In the midst of a devastating civil war, the people of Yemen are facing dire consequences, including the world’s worst hunger crisis, according to the Food Security Information Network. And the situation is only expected to get worse. According to Relief International, 22.7 million of the 27 million people in Yemen are reliant on humanitarian aid. But violence near ports makes it difficult for aid organizations to reach civilians, and those in remote locations are even harder to get to. Rama Hansraj is Relief International’s Yemen country director and joined host Sabri Ben-Achour via Skype from Sana’a, Yemen. They spoke about the situation on the ground, barriers to delivering aid, and utilizing cash as a form of relief. Below is an edited version of their conversation.
What is the situation like on the ground?
We are a bit alarmed at the dramatic deterioration of the situation over recent months in Yemen. There are millions of people whose lives are at risk of famine. To be precise, 22.7 million people are dependent on humanitarian aid right now, while the country's population is 27 million. Out of those, we’re seeing 400,000 children under the age of 5 suffering from acute malnutrition. And we have almost 2.3 million internally displaced people moving around the country. There’s an Integrated Phase Classification report on food security that is supposed to come out in a couple of weeks that should give good indicators of the actual situation on the ground, but it is deteriorating.

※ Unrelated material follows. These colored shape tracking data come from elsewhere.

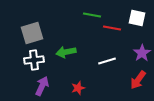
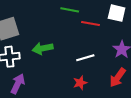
red star: (78, 88) -> (80, 83), moved

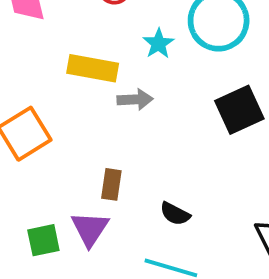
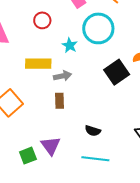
brown rectangle: (111, 184) -> (59, 101), moved

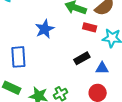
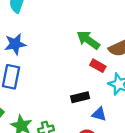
blue star: (45, 29) -> (15, 44), moved

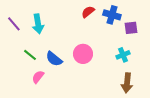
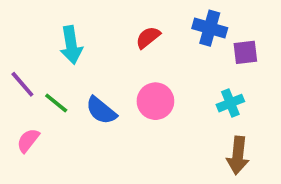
red semicircle: (88, 12) -> (148, 37), moved
purple line: (14, 24) -> (22, 84), moved
pink semicircle: (38, 77) -> (28, 140), moved

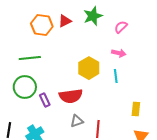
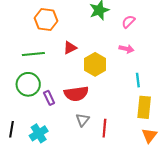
red triangle: (65, 21) -> (70, 48), moved
cyan line: (116, 76) -> (138, 80), moved
yellow rectangle: (136, 109) -> (144, 107), size x1.5
gray triangle: (77, 121) -> (83, 120), turned -32

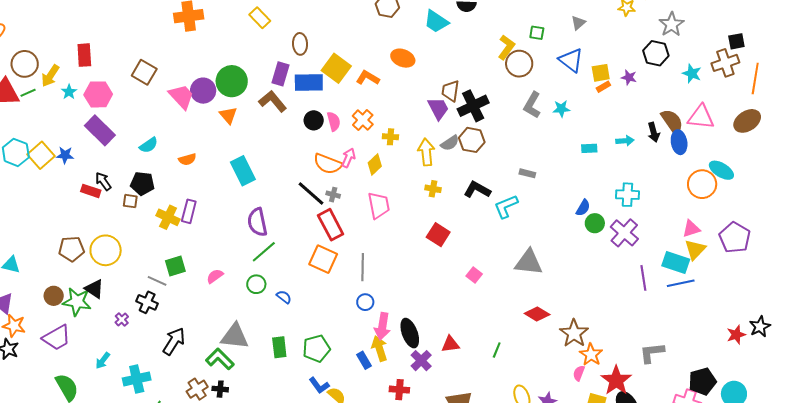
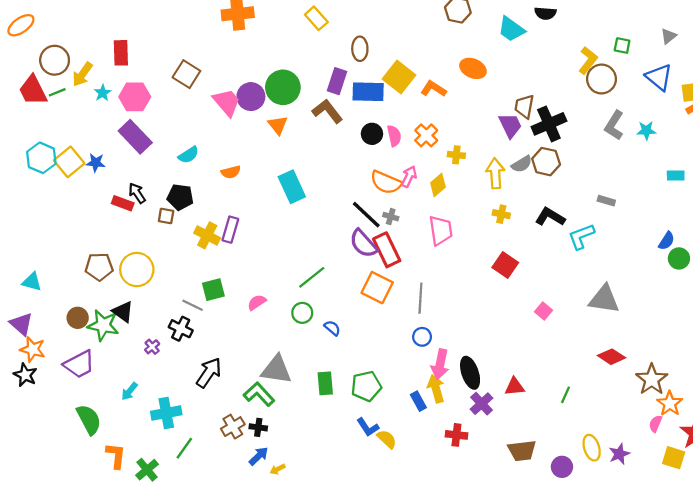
purple semicircle: (257, 222) -> (363, 243), moved, turned -32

How do you get aid to civilians in a war zone?
It has been quite difficult for us to reach out to the neediest populations in Yemen, especially in the remote locations not visible on the frontlines of the conflict. Relief International does have a good relationship with the authorities, but it’s obvious that in a situation like this, it’s difficult to get humanitarian access while dealing with a lot of bureaucratic impediments on the ground. Even the process of conducting humanitarian needs assessments is difficult because samples are drawn from the most accessible areas, making those vulnerable areas more vulnerable.

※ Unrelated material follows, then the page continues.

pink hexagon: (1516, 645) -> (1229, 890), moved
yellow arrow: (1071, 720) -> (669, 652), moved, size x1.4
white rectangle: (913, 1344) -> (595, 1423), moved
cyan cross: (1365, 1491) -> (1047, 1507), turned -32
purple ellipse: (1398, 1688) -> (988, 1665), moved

One of your biggest aid programs involves giving out cash or cash vouchers. Why cash in a situation like this?
We do a combination of direct food distribution, vouchers and cash.
In mostly urban areas, we prefer to provide cash to the families. There are two reasons: One is Relief International believes people should access aid with full dignity. And we believe that providing cash instead of just distributing food gives them the dignity and the opportunity of buying whatever they would like. [Second], we also believe that by infusing cash, the family is also able to sustain the local markets, especially the small and marginal traders who are operational in Yemen.
In areas where markets are functional, we are able to help people through vouchers. We would like to see the economy basically sustaining [itself] through whatever aid infusion is going into the communities. We do a lot of vouchers for food, but in areas where there are no markets available, we do direct food distribution.
How do you actually get the cash in and distribute it without a functioning central bank there?
In Yemen, there are difficulties with the banking system, but the private banks are still operational. And we do use private banks to get aid to families. One of the biggest programs we are going to start early next year, with support from UNICEF, is reaching out with cash support to almost 36,000 families in Aden. We are proposing to do this by working with [the World Food Programme], which is in turn contracting banks and other financial institutions to deliver cash to the beneficiaries living in remote locations. It’s still possible, even though the situation is dire.
Despite the efforts of many organizations, there are parts of Yemen nobody can reach where a lot of suffering is going on. What would you say to the negotiators who are trying to find an end to this conflict?
We are really appealing to all the parties to end all hostilities and really commit to the cease-fire and to give peace a chance. The talks in Sweden this week are very, very critical in that way.